Itu adalah kata-kata penuh harap yang diucapkan Khudadadi ketika dirinya terjebak di tengah kota Kabul yang saat ini telah jatuh ke tangan pasukan Taliban. Khudadadi, bersama atlet putra para-lari Hossain Rasouli, seharusnya sudah berada di Tokyo, Jepang, pada Selasa (17/8/2021). Mereka berdua mewakili Afghanistan di Paralimpiade.
Nama Khudadadi semestinya telah tercatat dalam sejarah sebagai atlet Paralimpiade perempuan pertama Afghanistan. Namun, kekacauan yang terjadi di Afghanistan membuyarkan semua angan indahnya.
Khudadadi yang seharusnya berjuang di atas arena mewakili Afghanistan kini meringkuk tidak berdaya, berjuang untuk bertahan hidup dari intaian pasukan Taliban. Ia berlindung di salah satu rumah milik keluarga besarnya di kota Kabul setelah turut terjebak di sana saat kekacauan terjadi.
Keluarga besar Khudadadi terdiri atas 10 orang dan mereka kini sedang tidak memiliki cukup makanan. Situasi itu membuat Khudadadi merasa kehadirannya di Kabul menjadi beban tambahan bagi keluarga besarnya. Apa yang bisa dilakukan Khudadadi saat ini hanya berlindung sembari harap-harap cemas tak ditemukan pasukan Taliban.
Ada ketakutan yang berkembang di kalangan atlet di Afghanistan, terutama atlet perempuan. Sebab, mereka akan menjadi sasaran bagi pasukan Taliban untuk dihukum.
Di kota-kota lain di Afghanistan, Taliban dilaporkan telah menyusun daftar nama dan alamat warga. Mereka kemudian pergi mengetuk pintu rumah penduduk satu per satu untuk menemukan pejabat pemerintah, jurnalis, aktivis, dan mereka yang bekerja dengan pasukan sekutu.
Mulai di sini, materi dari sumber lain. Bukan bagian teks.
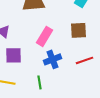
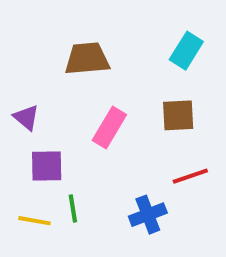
blue cross: (53, 59) -> (148, 215), moved
green line: (40, 82) -> (73, 209), moved

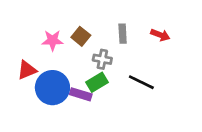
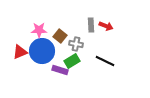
red arrow: (160, 35) -> (106, 26), moved
brown square: (81, 36) -> (60, 36), moved
blue circle: (52, 88) -> (42, 51), moved

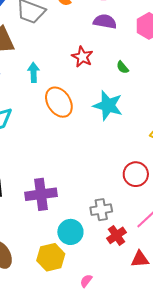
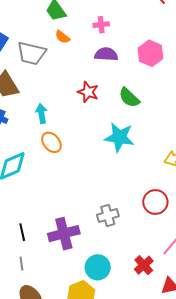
green semicircle: (122, 67) -> (129, 98), size x1.6
orange ellipse: (59, 102) -> (51, 142), moved, size x0.7
gray cross: (101, 210) -> (108, 216), moved

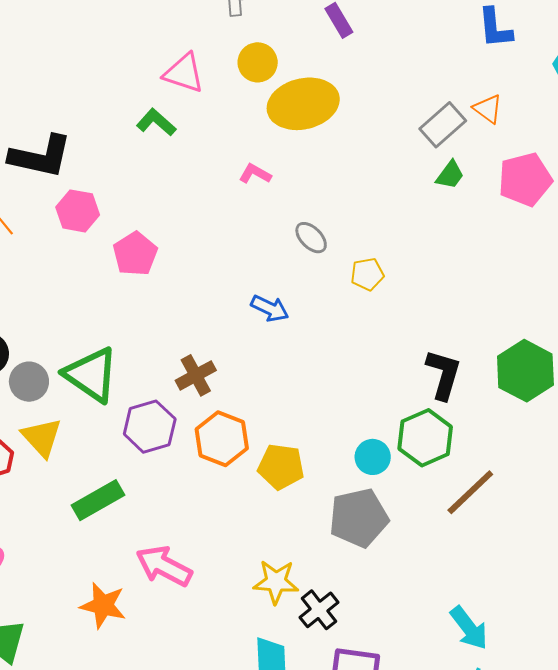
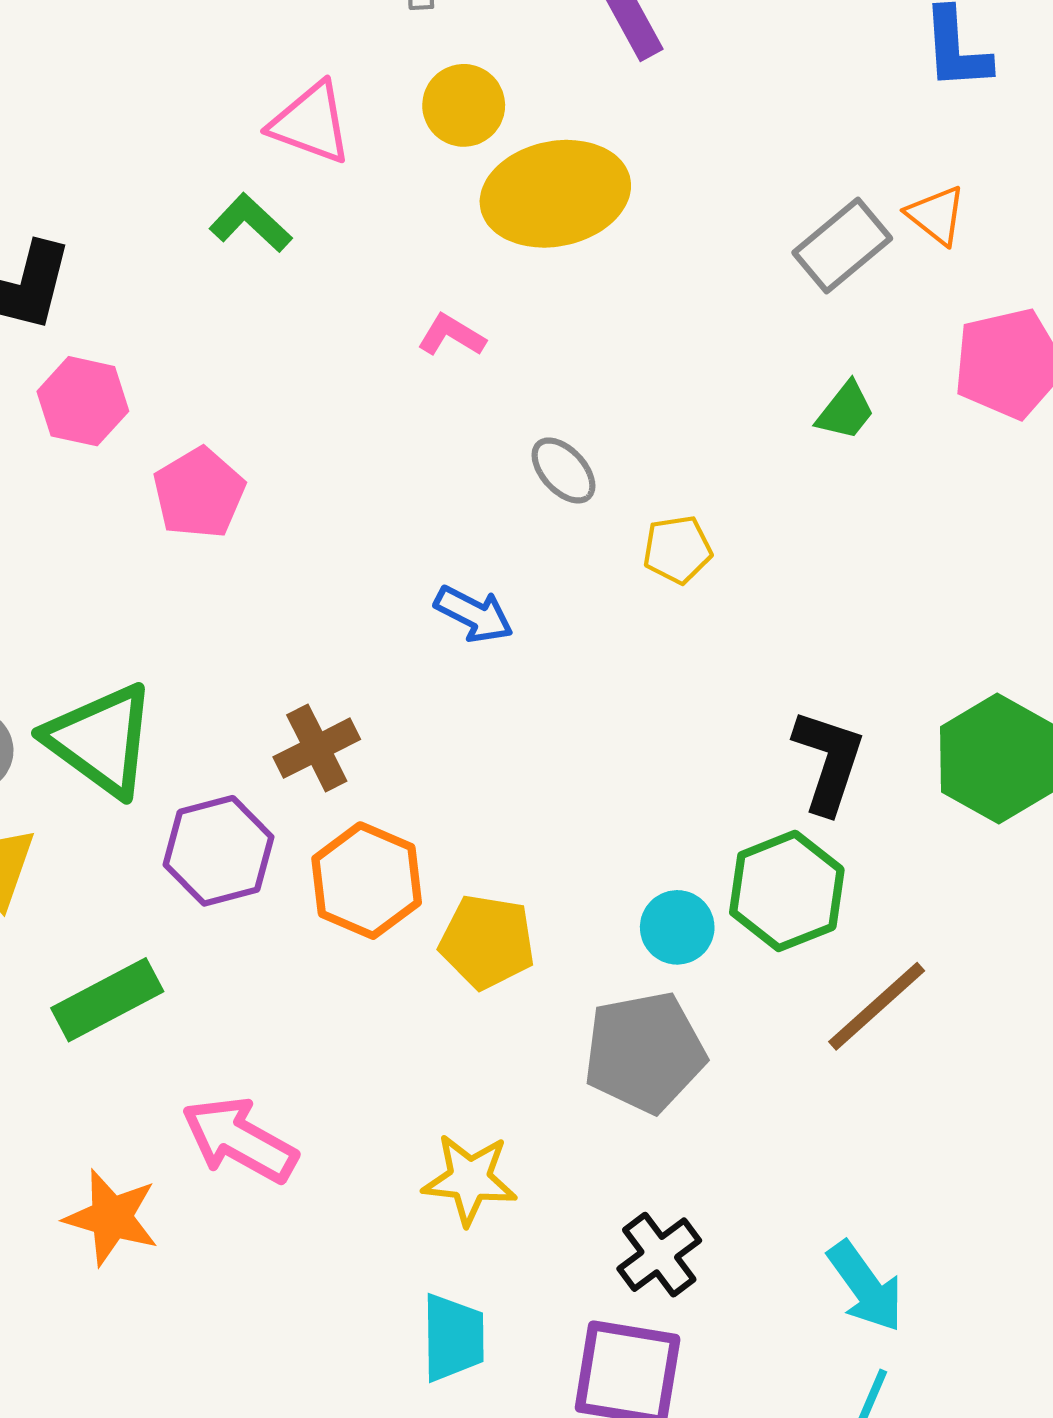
green trapezoid: (450, 175) -> (846, 411), moved
black cross: (319, 610) -> (659, 1255), moved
”Zakia mengatakan sangat takut untuk pergi ke luar rumah karena akan sangat berbahaya jika Taliban mengenalinya sebagai atlet Paralimpiade,” ujar Arian Sadiqi dari Komite Paralimpiade Afghanistan yang ditunjuk sebagai Ketua Kontingen Afghanistan.
Keluarga inti Khudadadi bermukim di kota Herat. Kota itu termasuk salah satu kota yang paling awal direbut tentara Taliban. Ketika Herat jatuh ke tangan Taliban, Khudadadi dengan berat hati meninggalkan orangtuanya di sana. Ia kemudian menuju ke Kabul untuk melanjutkan latihan dan mempersiapkan diri jelang keberangkatan ke Tokyo.
Namun, tanpa disangka-sangka, serbuan pasukan Taliban berlangsung lebih cepat dari yang diperkirakan. Mereka bisa segera menguasai Kabul dan memicu kekacauan di ibu kota Afghanistan tersebut. Warga Kabul beramai-ramai melarikan diri sehingga menyebabkan kepadatan serta situasi tak terkendali di bandara.
”Saya meminta dari Anda semua bahwa saya seorang perempuan Afghanistan, dan atas nama semua wanita Afghanistan, untuk membantu saya. Niat saya adalah untuk berpartisipasi dalam Paralimpiade Tokyo 2020. Tolong pegang tangan saya dan bantu saya,” ujarnya.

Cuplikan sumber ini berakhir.